Nacionalista standard-bearer Senator Manuel Villar, who announced Marcos’ inclusion in the party’s 12-member slate, said the two sides would be able to transcend their differences and coexist.

He also said he expected leftist party-list organizations such as Bayan Muna, Gabriela and Anakpawis to accept his offer to be represented in the Nacionalista lineup.

“We may have ideological differences. But let us bear in mind that we have a common objective to fight poverty. If we do not set aside these differences, how can we succeed in attaining this objective?” Villar told the press after he and Marcos signed an agreement to form an alliance between the Nacionalistas and the Martial Law-era KBL.

But political observers said a conflict between the Marcoses and the leftist groups was bound to arise, especially over the issue of ill-gotten wealth against the late dictator Ferdinand Marcos, his relatives and cronies.

They warned that this could cause a split in the Nacionalista Party that could be worse than the rift within the Liberal Party that broke out when former Senator Sergio Osmeña left the party’s ticket to protest the inclusion of former Planning Secretary Ralph Recto into the Liberals’ senatorial lineup.

An alliance between the Nacionalistas and the leftist party-list groups appeared imminent after their talks with the Liberal Party bogged down.

Bayan Muna Rep. Satur Ocampo said the unresolved dispute between the farmers of Hacienda Luisita in Tarlac, partly owned by the Aquinos, remained a thorny issue in their attempt to strike a partnership with the Liberals led by its standard-bearer, Senator Benigno Aquino III.

Morever, Ocampo said Aquino and other LP leaders could not make a definite commitment whether they could accommodate their nominees into the party’s senatorial lineup. So far, the Liberals had given only one slot to Akbayan Rep. Risa Hontiveros Baraquel.

Asked whether the Nacionalistas and the leftist organizations were about to forge an alliance, Villar said the ball was now in their court.

During the Nacionalista Party event, Marcos’ sister, the KBL secretary general and former lawmaker Imee Marcos, called on politicians and the people to stop blaming their father for the nation’s woes.

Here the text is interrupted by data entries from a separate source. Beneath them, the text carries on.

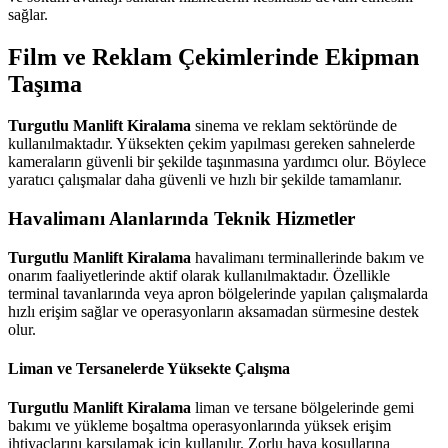
sağlar.
Film ve Reklam Çekimlerinde Ekipman
Taşıma
Turgutlu Manlift Kiralama
sinema ve reklam sektöründe de
kullanılmaktadır. Yüksekten çekim yapılması gereken sahnelerde
kameraların güvenli bir şekilde taşınmasına yardımcı olur. Böylece
yaratıcı çalışmalar daha güvenli ve hızlı bir şekilde tamamlanır.
Havalimanı Alanlarında Teknik Hizmetler
Turgutlu Manlift Kiralama
havalimanı terminallerinde bakım ve
onarım faaliyetlerinde aktif olarak kullanılmaktadır. Özellikle
terminal tavanlarında veya apron bölgelerinde yapılan çalışmalarda
hızlı erişim sağlar ve operasyonların aksamadan sürmesine destek
olur.
Liman ve Tersanelerde Yüksekte Çalışma
Turgutlu Manlift Kiralama
liman ve tersane bölgelerinde gemi
bakımı ve yükleme boşaltma operasyonlarında yüksek erişim
ihtiyaçlarını karşılamak için kullanılır. Zorlu hava koşullarına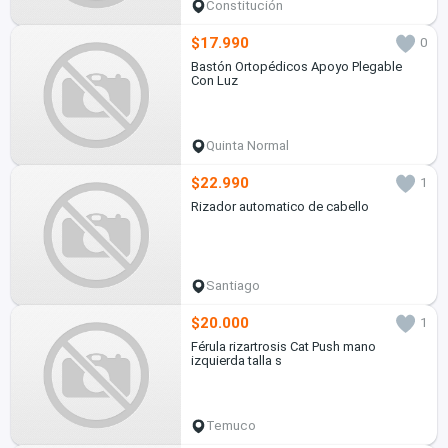
Constitución
$17.990
0
Bastón Ortopédicos Apoyo Plegable
Con Luz
Quinta Normal
$22.990
1
Rizador automatico de cabello
Santiago
$20.000
1
Férula rizartrosis Cat Push mano
izquierda talla s
Temuco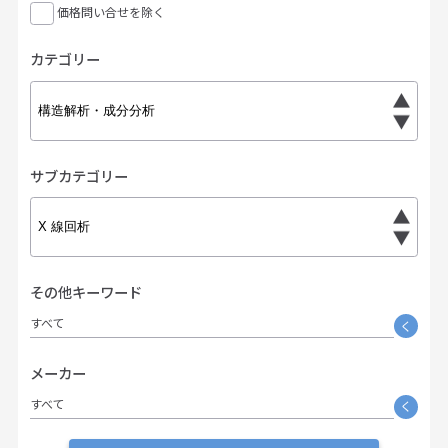
価格問い合せを除く
カテゴリー
サブカテゴリー
その他キーワード
すべて
く
メーカー
すべて
く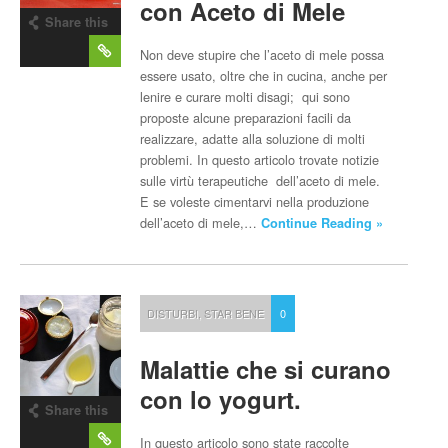
con Aceto di Mele
Share this
post
Non deve stupire che l’aceto di mele possa
essere usato, oltre che in cucina, anche per
lenire e curare molti disagi; qui sono
proposte alcune preparazioni facili da
realizzare, adatte alla soluzione di molti
problemi. In questo articolo trovate notizie
sulle virtù terapeutiche dell’aceto di mele.
E se voleste cimentarvi nella produzione
dell’aceto di mele,…
Continue Reading »
DISTURBI
,
STAR BENE
0
Malattie che si curano
con lo yogurt.
Share this
post
In questo articolo sono state raccolte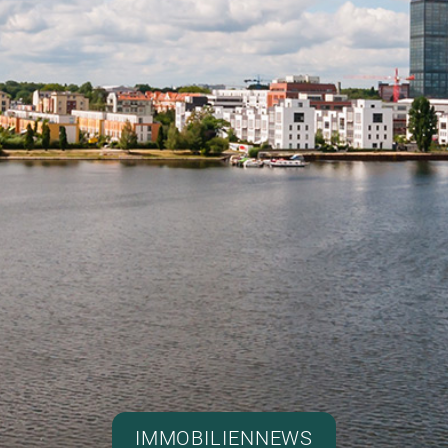
IMMOBILIENNEWS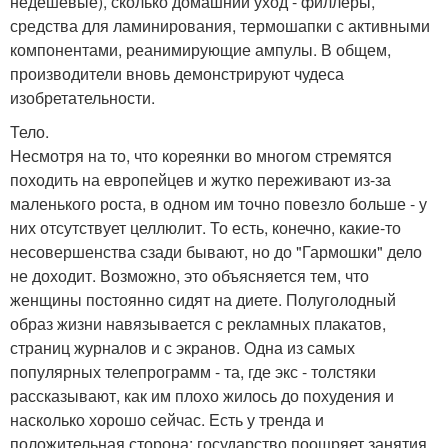
недешевые), сколько домашний уход - филлеры,
средства для ламинирования, термошапки с активными
компонентами, реанимирующие ампулы. В общем,
производители вновь демонстрируют чудеса
изобретательности.
Тело.
Несмотря на то, что кореянки во многом стремятся
походить на европейцев и жутко переживают из-за
маленького роста, в одном им точно повезло больше - у
них отсутствует целлюлит. То есть, конечно, какие-то
несовершенства сзади бывают, но до "Гармошки" дело
не доходит. Возможно, это объясняется тем, что
женщины постоянно сидят на диете. Полуголодный
образ жизни навязывается с рекламных плакатов,
страниц журналов и с экранов. Одна из самых
популярных телепрограмм - та, где экс - толстяки
рассказывают, как им плохо жилось до похудения и
насколько хорошо сейчас. Есть у тренда и
положительная сторона: государство поощряет занятия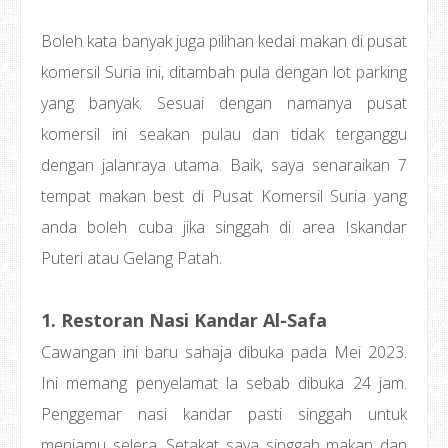
Boleh kata banyak juga pilihan kedai makan di pusat
komersil Suria ini, ditambah pula dengan lot parking
yang banyak. Sesuai dengan namanya pusat
komersil ini seakan pulau dan tidak terganggu
dengan jalanraya utama. Baik, saya senaraikan 7
tempat makan best di Pusat Komersil Suria yang
anda boleh cuba jika singgah di area Iskandar
Puteri atau Gelang Patah.
1. Restoran Nasi Kandar Al-Safa
Cawangan ini baru sahaja dibuka pada Mei 2023.
Ini memang penyelamat la sebab dibuka 24 jam.
Penggemar nasi kandar pasti singgah untuk
menjamu selera. Setakat saya singgah makan dan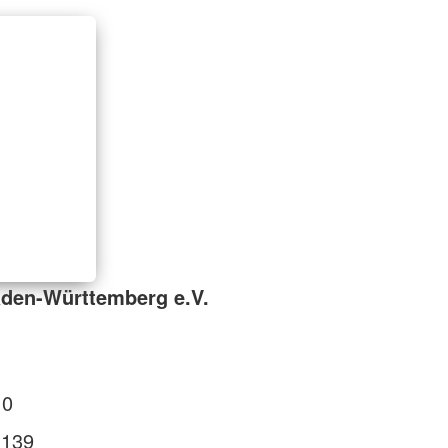
den-Württemberg e.V.
 0
 139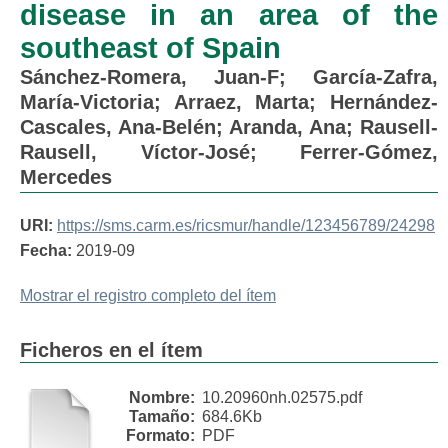
disease in an area of the
southeast of Spain
Sánchez-Romera, Juan-F
;
García-Zafra,
María-Victoria
;
Arraez, Marta
;
Hernández-
Cascales, Ana-Belén
;
Aranda, Ana
;
Rausell-
Rausell, Víctor-José
;
Ferrer-Gómez,
Mercedes
URI:
https://sms.carm.es/ricsmur/handle/123456789/24298
Fecha:
2019-09
Mostrar el registro completo del ítem
Ficheros en el ítem
Nombre:
10.20960nh.02575.pdf
Tamaño:
684.6Kb
Formato:
PDF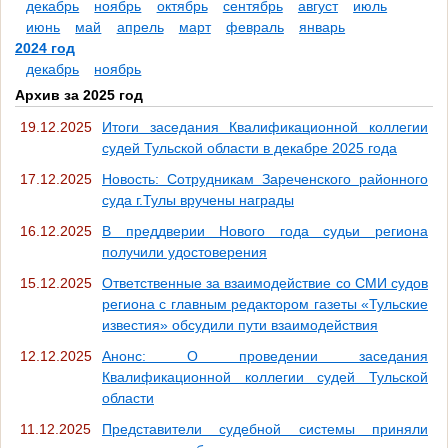
декабрь
ноябрь
октябрь
сентябрь
август
июль
июнь
май
апрель
март
февраль
январь
2024 год
декабрь
ноябрь
Архив за 2025 год
19.12.2025
Итоги заседания Квалификационной коллегии
судей Тульской области в декабре 2025 года
17.12.2025
Новость: Сотрудникам Зареченского районного
суда г.Тулы вручены награды
16.12.2025
В преддверии Нового года судьи региона
получили удостоверения
15.12.2025
Ответственные за взаимодействие со СМИ судов
региона с главным редактором газеты «Тульские
известия» обсудили пути взаимодействия
12.12.2025
Анонс: О проведении заседания
Квалификационной коллегии судей Тульской
области
11.12.2025
Представители судебной системы приняли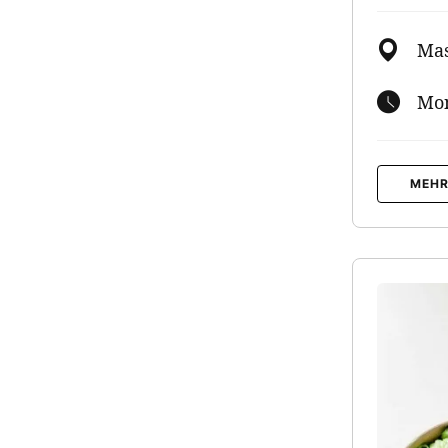
Mas
Mon
MEHR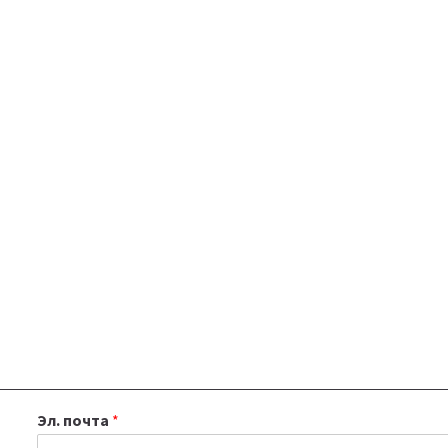
Эл. почта
*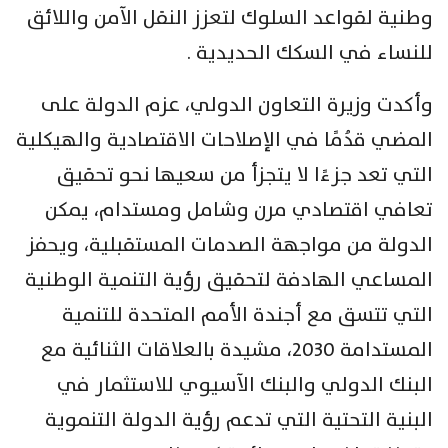
وطنية لقواعد السلوك لتعزز النقل الآمن واللائق
للنساء في السكك الحديدية .
وأكدت وزيرة التعاون الدولي، عزم الدولة على
المضي قدُمًا في الإصلاحات الاقتصادية والهيكلية
التي تعد جزءًا لا يتجزأ من سعيها نحو تحقيق
تعافي اقتصادي مرن وشامل ومستدام، يمكن
الدولة من مواجهة الصدمات المستقبلية، ويحفز
المساعي الهادفة لتحقيق رؤية التنمية الوطنية
التي تتسق مع أجندة الأمم المتحدة للتنمية
المستدامة 2030، مشيدة بالعلاقات الثنائية مع
البنك الدولي والبنك الآسيوي للاستثمار في
البنية التحتية التي تدعم رؤية الدولة التنموية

She said the same thing of the late President Corazon Aquino, mother of Senator Benigno Aquino III, the Liberal Party’s standard-bearer.

“The coming polls should no longer involve those who passed away, but should focus on candidates themselves according to their qualifications and fitness for public office,” she said.

On separate occasions, Ocampo had said the Nacionalista Party was willing to allot two senatorial seats to leftist groups, but Villar, who had presented his platform of government to the party-list organizations, was mum on the topic.

Ocampo said one point of disagreement was Villar’s stand on prosecuting President Gloria Arroyo when she stepped down.

Villar has said that if he were elected president, he would not initiate the filing of charges against Mrs. Arroyo, but would not block such actions from others either.

He said Marcos was qualified to become a senator not because he is the son of a former president but because of his personal qualifications and achievements.

“I am sure that some will try to revive our nation’s political past that has divided the country. I dare not do that,’’ he said.

Marcos said Villar deserved the presidency because “he is a simple person with simple solution even to complicated problems.”